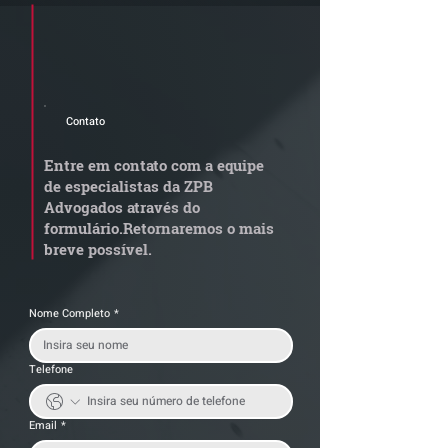
Cadastre seu e-mail e receba a
newsletter e informativos do ZPB
Advogados.
Contato
STF amplia alíquota
STJ admite
zero de IBS e CBS para
aposentadoria 
Entre em contato com a equipe
pessoas com TEA nível 1
por penosidade
de especialistas da ZPB
alerta para
Advogados através do
transportadora
formulário.
Retornaremos o mais
breve possível.
Nome Completo
*
Telefone
Email
*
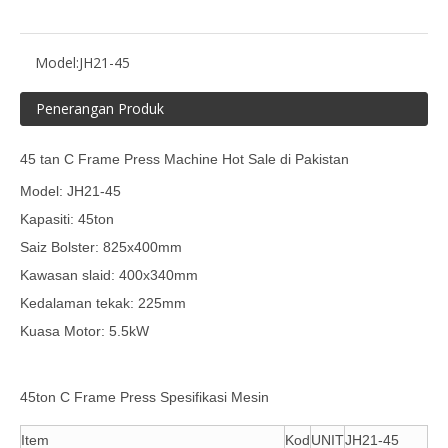
Model:
JH21-45
Penerangan Produk
45 tan C Frame Press Machine Hot Sale di Pakistan
Model: JH21-45
Kapasiti: 45ton
Saiz Bolster: 825x400mm
Kawasan slaid: 400x340mm
Kedalaman tekak: 225mm
Kuasa Motor: 5.5kW
45ton C Frame Press Spesifikasi Mesin
Item
Kod
UNIT
JH21-45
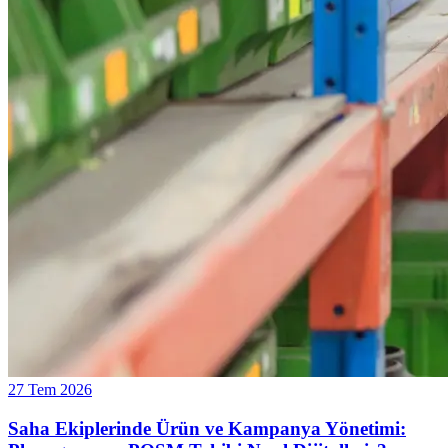
27 Tem 2026
Saha Ekiplerinde Ürün ve Kampanya Yönetimi:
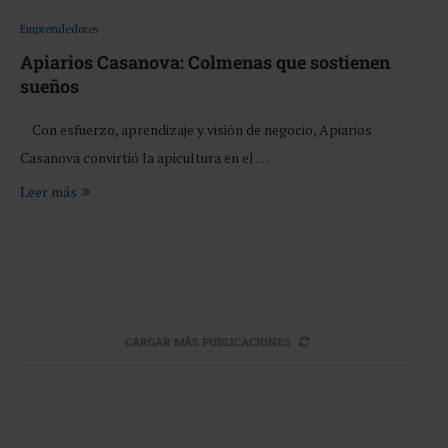
Emprendedores
Apiarios Casanova: Colmenas que sostienen
sueños
Con esfuerzo, aprendizaje y visión de negocio, Apiarios
Casanova convirtió la apicultura en el …
Leer más
CARGAR MÁS PUBLICACIONES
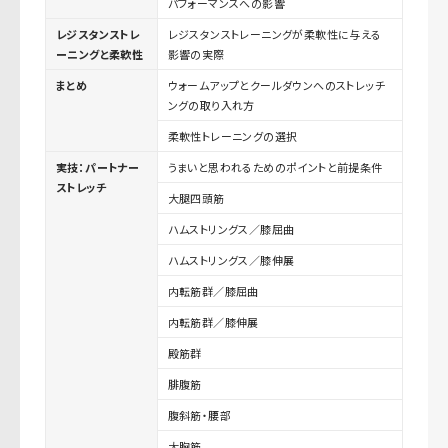
パフォーマンスへの影響
レジスタンストレ
レジスタンストレーニングが柔軟性に与える
ーニングと柔軟性
影響の実際
まとめ
ウォームアップとクールダウンへのストレッチ
ングの取り入れ方
柔軟性トレーニングの選択
実技：パートナー
うまいと思われるためのポイントと前提条件
ストレッチ
大腿四頭筋
ハムストリングス／膝屈曲
ハムストリングス／膝伸展
内転筋群／膝屈曲
内転筋群／膝伸展
殿筋群
腓腹筋
腹斜筋・腰部
大胸筋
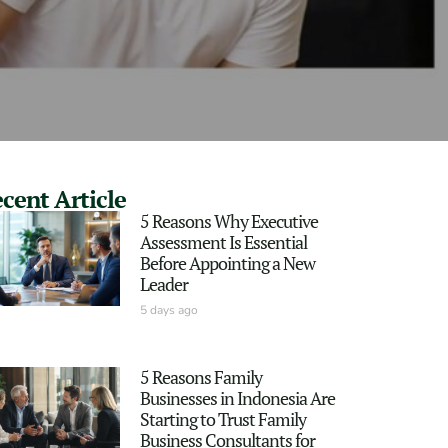
cent Article
5 Reasons Why Executive
Assessment Is Essential
Before Appointing a New
Leader
5 days ago
5 Reasons Family
Businesses in Indonesia Are
Starting to Trust Family
Business Consultants for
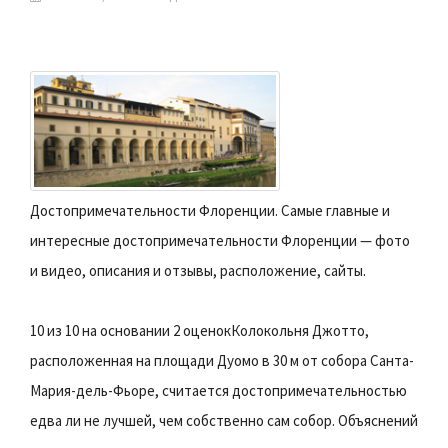
Достопримечательности Флоренции. Самые главные и
интересные достопримечательности Флоренции — фото
и видео, описания и отзывы, расположение, сайты.
10 из 10 на основании 2 оценокКолокольня Джотто,
расположенная на площади Дуомо в 30 м от собора Санта-
Мария-дель-Фьоре, считается достопримечательностью
едва ли не лучшей, чем собственно сам собор. Объяснений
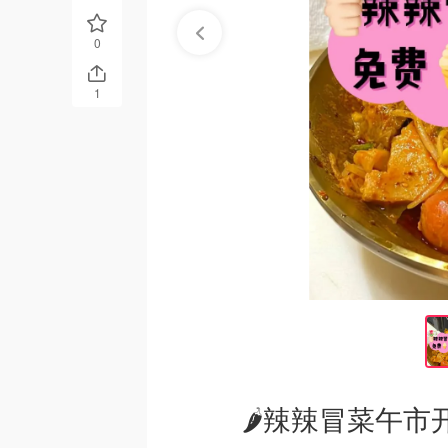
0
1
🌶️辣辣冒菜午市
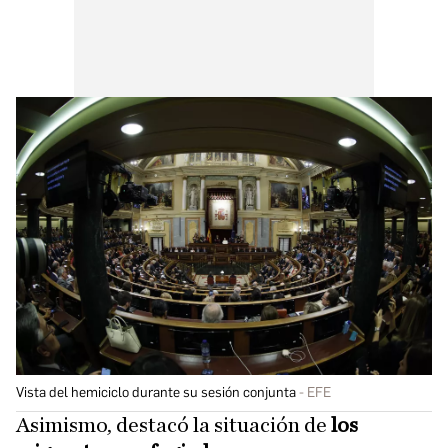
Vista del hemiciclo durante su sesión conjunta
EFE
Asimismo, destacó la situación de
los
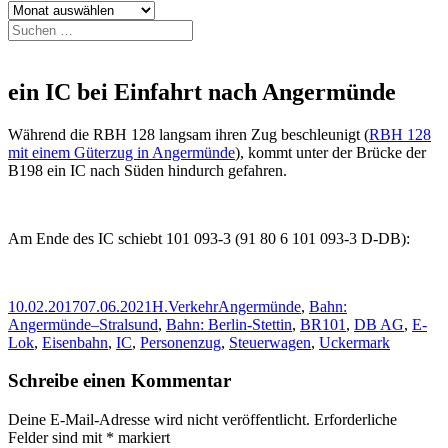
Archiv
Suchen
nach:
ein IC bei Einfahrt nach Angermünde
Während die RBH 128 langsam ihren Zug beschleunigt (
RBH 128
mit einem Güterzug in Angermünde
), kommt unter der Brücke der
B198 ein IC nach Süden hindurch gefahren.
Am Ende des IC schiebt 101 093-3 (91 80 6 101 093-3 D-DB):
Veröffentlicht
Autor
Kategorien
Schlagwörter
10.02.2017
07.06.2021
H.
Verkehr
Angermünde
,
Bahn:
am
Angermünde–Stralsund
,
Bahn: Berlin-Stettin
,
BR101
,
DB AG
,
E-
Lok
,
Eisenbahn
,
IC
,
Personenzug
,
Steuerwagen
,
Uckermark
Schreibe einen Kommentar
Deine E-Mail-Adresse wird nicht veröffentlicht.
Erforderliche
Felder sind mit
*
markiert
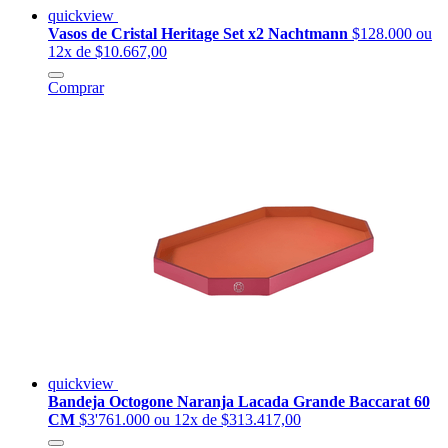
quickview
Vasos de Cristal Heritage Set x2 Nachtmann
$128.000
ou
12x de $10.667,00
Comprar
quickview
Bandeja Octogone Naranja Lacada Grande Baccarat 60
CM
$3'761.000
ou 12x de $313.417,00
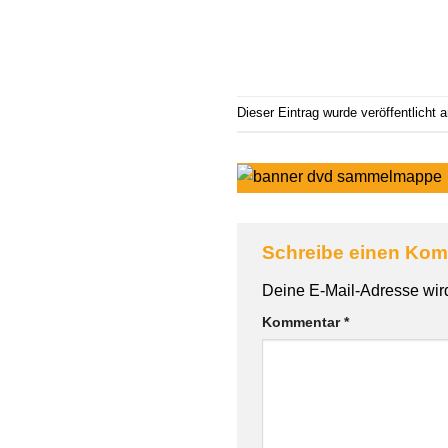
Dieser Eintrag wurde veröffentlicht
Schreibe einen Ko
Deine E-Mail-Adresse wird 
Kommentar
*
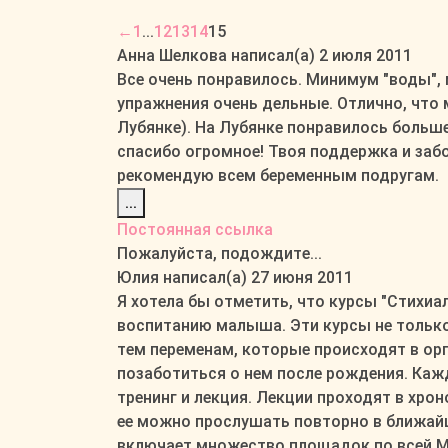
Навигация
←
1
...
12
13
14
15
по
Анна Шелкова
написал(а)
2 июля 2011
списку
Все очень понравилось. Минимум "воды",
гостевой
упражнения очень дельные. Отлично, что
книги
Лубянке). На Лубянке понравилось больше 
спасибо огромное! Твоя поддержка и забо
рекомендую всем беременным подругам.
Переключить
...
этот
Постоянная ссылка
метабокс
Пожалуйста, подождите...
в
Юлия
написал(а)
27 июня 2011
другое
Я хотела бы отметить, что курсы "Стихиа
состояние.
воспитанию малыша. Эти курсы не только
тем переменам, которые происходят в ор
позаботиться о нем после рождения. Кажд
тренинг и лекция. Лекции проходят в хро
ее можно прослушать повторно в ближайши
включает множество площадок по всей Мос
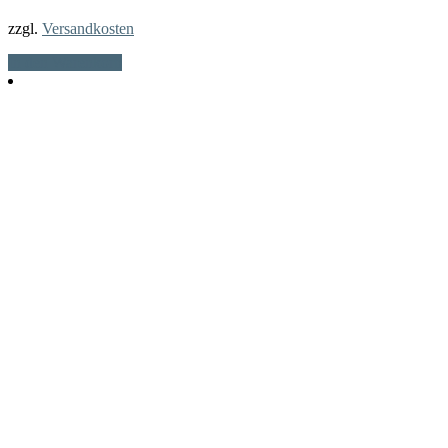
zzgl.
Versandkosten
In den Warenkorb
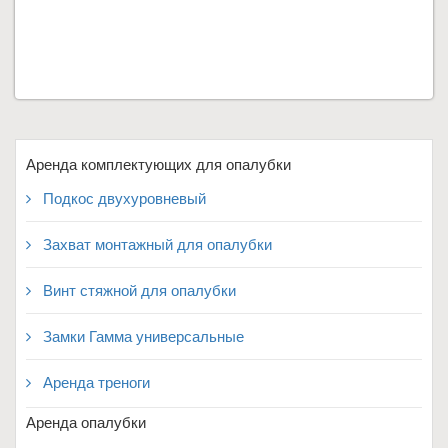
ПОДРОБНЕЕ...
Аренда комплектующих для опалубки
Подкос двухуровневый
Захват монтажный для опалубки
Винт стяжной для опалубки
Замки Гамма универсальные
Аренда треноги
Аренда опалубки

**What is required:** The data shown above must be printed again exactly, with no images included.

**Result of this exercise:**
Cadastre seu e-mail e receba a
newsletter e informativos do ZPB
Advogados.
Contato
STF amplia alíquota
STJ admite
zero de IBS e CBS para
aposentadoria 
Entre em contato com a equipe
pessoas com TEA nível 1
por penosidade
de especialistas da ZPB
alerta para
Advogados através do
transportadora
formulário.
Retornaremos o mais
breve possível.
Nome Completo
*
Telefone
Email
*
Model:
JH21-45
Penerangan Produk
45 tan C Frame Press Machine Hot Sale di Pakistan
Model: JH21-45
Kapasiti: 45ton
Saiz Bolster: 825x400mm
Kawasan slaid: 400x340mm
Kedalaman tekak: 225mm
Kuasa Motor: 5.5kW
45ton C Frame Press Spesifikasi Mesin
Item
Kod
UNIT
JH21-45
27 Tem 2026
Saha Ekiplerinde Ürün ve Kampanya Yönetimi:
Emprendedores
Apiarios Casanova: Colmenas que sostienen
sueños
Con esfuerzo, aprendizaje y visión de negocio, Apiarios
Casanova convirtió la apicultura en el …
Leer más
CARGAR MÁS PUBLICACIONES
パフォーマンスへの影響
レジスタンストレ
レジスタンストレーニングが柔軟性に与える
ーニングと柔軟性
影響の実際
まとめ
ウォームアップとクールダウンへのストレッチ
ングの取り入れ方
柔軟性トレーニングの選択
実技：パートナー
うまいと思われるためのポイントと前提条件
ストレッチ
大腿四頭筋
ハムストリングス／膝屈曲
ハムストリングス／膝伸展
内転筋群／膝屈曲
内転筋群／膝伸展
殿筋群
腓腹筋
腹斜筋・腰部
大胸筋
cent Article
5 Reasons Why Executive
Assessment Is Essential
Before Appointing a New
Leader
5 days ago
5 Reasons Family
Businesses in Indonesia Are
Starting to Trust Family
Business Consultants for
Достопримечательности Флоренции. Самые главные и
интересные достопримечательности Флоренции — фото
и видео, описания и отзывы, расположение, сайты.
10 из 10 на основании 2 оценокКолокольня Джотто,
расположенная на площади Дуомо в 30 м от собора Санта-
Мария-дель-Фьоре, считается достопримечательностью
едва ли не лучшей, чем собственно сам собор. Объяснений
0
1
🌶️辣辣冒菜午市
Vista del hemiciclo durante su sesión conjunta
EFE
Asimismo, destacó la situación de
los
Archiv
Suchen
nach:
ein IC bei Einfahrt nach Angermünde
Während die RBH 128 langsam ihren Zug beschleunigt (
RBH 128
mit einem Güterzug in Angermünde
), kommt unter der Brücke der
B198 ein IC nach Süden hindurch gefahren.
Am Ende des IC schiebt 101 093-3 (91 80 6 101 093-3 D-DB):
Veröffentlicht
Autor
Kategorien
Schlagwörter
10.02.2017
07.06.2021
H.
Verkehr
Angermünde
,
Bahn:
am
Angermünde–Stralsund
,
Bahn: Berlin-Stettin
,
BR101
,
DB AG
,
E-
Lok
,
Eisenbahn
,
IC
,
Personenzug
,
Steuerwagen
,
Uckermark
Schreibe einen Kommentar
Deine E-Mail-Adresse wird nicht veröffentlicht.
Erforderliche
Felder sind mit
*
markiert
quickview
Vasos de Cristal Heritage Set x2 Nachtmann
$128.000
ou
12x de $10.667,00
Comprar
quickview
Bandeja Octogone Naranja Lacada Grande Baccarat 60
CM
$3'761.000
ou 12x de $313.417,00
Dieser Eintrag wurde veröffentlicht
Schreibe einen Ko
Deine E-Mail-Adresse wird 
Kommentar
*
Навигация
←
1
...
12
13
14
15
по
Анна Шелкова
написал(а)
2 июля 2011
списку
Все очень понравилось. Минимум "воды",
гостевой
упражнения очень дельные. Отлично, что
книги
Лубянке). На Лубянке понравилось больше 
спасибо огромное! Твоя поддержка и забо
рекомендую всем беременным подругам.
Переключить
...
этот
Постоянная ссылка
метабокс
Пожалуйста, подождите...
в
Юлия
написал(а)
27 июня 2011
другое
Я хотела бы отметить, что курсы "Стихиа
состояние.
воспитанию малыша. Эти курсы не только
тем переменам, которые происходят в ор
позаботиться о нем после рождения. Кажд
тренинг и лекция. Лекции проходят в хро
ее можно прослушать повторно в ближайши
включает множество площадок по всей Мос
zzgl.
Versandkosten
In den Warenkorb
ПОДРОБНЕЕ...
Аренда комплектующих для опалубки
Подкос двухуровневый
Захват монтажный для опалубки
Винт стяжной для опалубки
Замки Гамма универсальные
Аренда треноги
Аренда опалубки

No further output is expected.